三年前に初めて僕の部屋に来た時のことを思い出しながら、隣にいる美咲を見る。


誰もが美咲のことを『可愛い子』と言う。もちろん僕もそう思う。でも、美咲は『みんなにとって可愛い子』ではなく、『僕にとって大切な人』なんだと改めて思う。


「週末行ってもいい?」

「うん、もちろん」


駅に着き、別れ際に聞いてきたので即答した。


美咲と付き合うようになってからデートを重ねてきた。そしていつの間にか週末に僕の部屋に泊まることも増えた。両親も公認だという。

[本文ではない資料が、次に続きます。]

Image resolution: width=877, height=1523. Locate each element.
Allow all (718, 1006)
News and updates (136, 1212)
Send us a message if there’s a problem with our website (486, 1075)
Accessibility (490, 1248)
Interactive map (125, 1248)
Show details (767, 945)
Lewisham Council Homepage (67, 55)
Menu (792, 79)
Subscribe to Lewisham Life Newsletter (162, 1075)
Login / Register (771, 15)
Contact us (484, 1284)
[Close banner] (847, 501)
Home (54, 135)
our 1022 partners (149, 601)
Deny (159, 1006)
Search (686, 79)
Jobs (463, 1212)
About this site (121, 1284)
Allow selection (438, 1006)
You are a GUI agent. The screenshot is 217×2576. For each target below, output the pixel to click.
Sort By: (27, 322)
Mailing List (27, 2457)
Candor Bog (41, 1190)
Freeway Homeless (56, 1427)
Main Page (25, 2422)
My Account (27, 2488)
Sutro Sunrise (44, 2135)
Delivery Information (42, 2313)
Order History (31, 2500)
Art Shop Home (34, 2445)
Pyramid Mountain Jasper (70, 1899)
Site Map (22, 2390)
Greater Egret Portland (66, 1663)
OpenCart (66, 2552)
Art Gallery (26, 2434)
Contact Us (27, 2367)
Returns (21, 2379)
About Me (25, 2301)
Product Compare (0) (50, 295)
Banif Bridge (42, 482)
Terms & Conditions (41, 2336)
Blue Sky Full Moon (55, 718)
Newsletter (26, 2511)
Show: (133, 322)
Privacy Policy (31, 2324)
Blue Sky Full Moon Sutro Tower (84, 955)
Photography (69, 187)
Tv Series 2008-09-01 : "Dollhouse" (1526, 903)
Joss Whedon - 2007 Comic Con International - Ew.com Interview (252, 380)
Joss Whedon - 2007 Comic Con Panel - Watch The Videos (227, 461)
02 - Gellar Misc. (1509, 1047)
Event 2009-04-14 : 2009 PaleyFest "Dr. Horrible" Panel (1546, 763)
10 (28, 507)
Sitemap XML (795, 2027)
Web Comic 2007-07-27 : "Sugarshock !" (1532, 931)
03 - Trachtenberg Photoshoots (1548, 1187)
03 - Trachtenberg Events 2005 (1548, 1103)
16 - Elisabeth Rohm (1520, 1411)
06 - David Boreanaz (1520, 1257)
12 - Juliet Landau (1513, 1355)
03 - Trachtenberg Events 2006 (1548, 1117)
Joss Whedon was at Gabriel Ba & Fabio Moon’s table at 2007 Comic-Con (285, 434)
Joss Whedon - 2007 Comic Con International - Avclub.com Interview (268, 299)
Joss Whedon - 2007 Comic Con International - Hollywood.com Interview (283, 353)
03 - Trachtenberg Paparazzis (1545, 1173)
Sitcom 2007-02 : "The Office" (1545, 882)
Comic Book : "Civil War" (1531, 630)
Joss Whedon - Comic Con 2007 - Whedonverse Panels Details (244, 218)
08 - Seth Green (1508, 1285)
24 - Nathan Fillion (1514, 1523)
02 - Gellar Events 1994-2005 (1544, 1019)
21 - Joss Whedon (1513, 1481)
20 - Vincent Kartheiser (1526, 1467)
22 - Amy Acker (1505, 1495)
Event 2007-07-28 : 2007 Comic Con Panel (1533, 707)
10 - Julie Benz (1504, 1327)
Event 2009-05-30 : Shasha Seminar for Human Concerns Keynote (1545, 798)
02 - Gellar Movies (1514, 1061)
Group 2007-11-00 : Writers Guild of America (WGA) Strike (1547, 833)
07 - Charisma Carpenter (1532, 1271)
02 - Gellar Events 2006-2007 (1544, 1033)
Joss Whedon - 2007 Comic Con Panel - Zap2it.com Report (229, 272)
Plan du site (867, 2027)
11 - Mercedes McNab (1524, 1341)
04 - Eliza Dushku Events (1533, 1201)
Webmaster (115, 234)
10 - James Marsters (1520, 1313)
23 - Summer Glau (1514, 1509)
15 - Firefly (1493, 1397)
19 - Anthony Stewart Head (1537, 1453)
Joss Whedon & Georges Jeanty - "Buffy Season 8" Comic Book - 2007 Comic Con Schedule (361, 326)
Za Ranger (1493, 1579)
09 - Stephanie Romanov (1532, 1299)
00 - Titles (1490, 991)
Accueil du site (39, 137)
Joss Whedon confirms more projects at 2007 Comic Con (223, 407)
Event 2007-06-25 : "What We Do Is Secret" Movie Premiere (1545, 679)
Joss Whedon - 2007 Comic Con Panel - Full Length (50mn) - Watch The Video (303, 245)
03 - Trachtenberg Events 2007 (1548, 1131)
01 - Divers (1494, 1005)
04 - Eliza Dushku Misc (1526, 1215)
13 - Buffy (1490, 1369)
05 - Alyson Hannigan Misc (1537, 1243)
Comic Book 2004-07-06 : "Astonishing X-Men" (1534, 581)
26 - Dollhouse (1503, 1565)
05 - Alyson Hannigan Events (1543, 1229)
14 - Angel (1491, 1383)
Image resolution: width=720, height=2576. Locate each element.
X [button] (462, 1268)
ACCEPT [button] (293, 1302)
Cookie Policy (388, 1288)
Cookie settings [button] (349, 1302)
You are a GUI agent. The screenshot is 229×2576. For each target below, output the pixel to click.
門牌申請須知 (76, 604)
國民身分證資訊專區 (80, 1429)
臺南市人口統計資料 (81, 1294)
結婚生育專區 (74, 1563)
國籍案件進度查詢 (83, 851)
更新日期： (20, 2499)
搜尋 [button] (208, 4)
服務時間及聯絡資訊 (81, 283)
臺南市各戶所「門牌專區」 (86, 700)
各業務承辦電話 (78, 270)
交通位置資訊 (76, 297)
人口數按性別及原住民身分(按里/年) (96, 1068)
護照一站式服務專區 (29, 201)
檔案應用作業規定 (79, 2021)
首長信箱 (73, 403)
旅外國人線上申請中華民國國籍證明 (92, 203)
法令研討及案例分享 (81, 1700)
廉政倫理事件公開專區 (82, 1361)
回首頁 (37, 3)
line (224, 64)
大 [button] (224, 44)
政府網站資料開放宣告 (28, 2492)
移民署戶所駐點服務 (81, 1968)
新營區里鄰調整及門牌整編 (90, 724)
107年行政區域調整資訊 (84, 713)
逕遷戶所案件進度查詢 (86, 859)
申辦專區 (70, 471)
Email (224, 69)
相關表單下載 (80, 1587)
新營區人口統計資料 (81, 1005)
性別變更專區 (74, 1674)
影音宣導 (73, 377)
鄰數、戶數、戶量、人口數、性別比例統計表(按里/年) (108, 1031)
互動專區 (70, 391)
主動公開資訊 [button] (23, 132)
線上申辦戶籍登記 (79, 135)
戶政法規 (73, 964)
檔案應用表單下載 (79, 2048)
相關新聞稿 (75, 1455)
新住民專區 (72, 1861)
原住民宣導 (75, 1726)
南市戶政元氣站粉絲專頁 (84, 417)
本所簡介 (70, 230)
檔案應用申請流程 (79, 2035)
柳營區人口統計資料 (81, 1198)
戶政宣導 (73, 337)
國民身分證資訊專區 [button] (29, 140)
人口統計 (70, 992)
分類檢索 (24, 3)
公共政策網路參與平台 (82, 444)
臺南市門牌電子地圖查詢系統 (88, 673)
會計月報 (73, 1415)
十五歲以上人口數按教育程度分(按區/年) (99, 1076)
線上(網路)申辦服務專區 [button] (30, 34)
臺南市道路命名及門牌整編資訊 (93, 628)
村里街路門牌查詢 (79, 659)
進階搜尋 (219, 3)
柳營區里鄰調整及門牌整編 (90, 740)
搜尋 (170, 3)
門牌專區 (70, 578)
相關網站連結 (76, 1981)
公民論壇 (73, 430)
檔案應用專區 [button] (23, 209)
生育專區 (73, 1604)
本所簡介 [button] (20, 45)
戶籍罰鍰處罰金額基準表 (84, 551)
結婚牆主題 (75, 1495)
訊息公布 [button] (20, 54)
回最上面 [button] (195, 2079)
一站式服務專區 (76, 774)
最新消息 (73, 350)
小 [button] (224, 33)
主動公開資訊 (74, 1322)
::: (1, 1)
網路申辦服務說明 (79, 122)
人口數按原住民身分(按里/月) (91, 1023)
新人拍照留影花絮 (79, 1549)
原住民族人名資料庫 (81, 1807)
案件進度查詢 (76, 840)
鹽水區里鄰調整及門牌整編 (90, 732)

付き合い始めてから間もなく美咲の家に行ったが、驚くほど暖かく迎え入れてくれた。


「美咲からいろいろ話を聞いているよ。美咲のことをよろしく頼むよ」


さすがにお父さんには煙たがられると覚悟していたが、まったくの逆。頼まれてしまった。


平日の夜に会ったり週末に泊まる時は、美咲は家族にもオープンに話しているようだ。聞けば、『嘘をついたり、隠し事をしない』のが渋谷家の決まり事らしい。美咲の明るい純粋な性格に、なるほどなと思う。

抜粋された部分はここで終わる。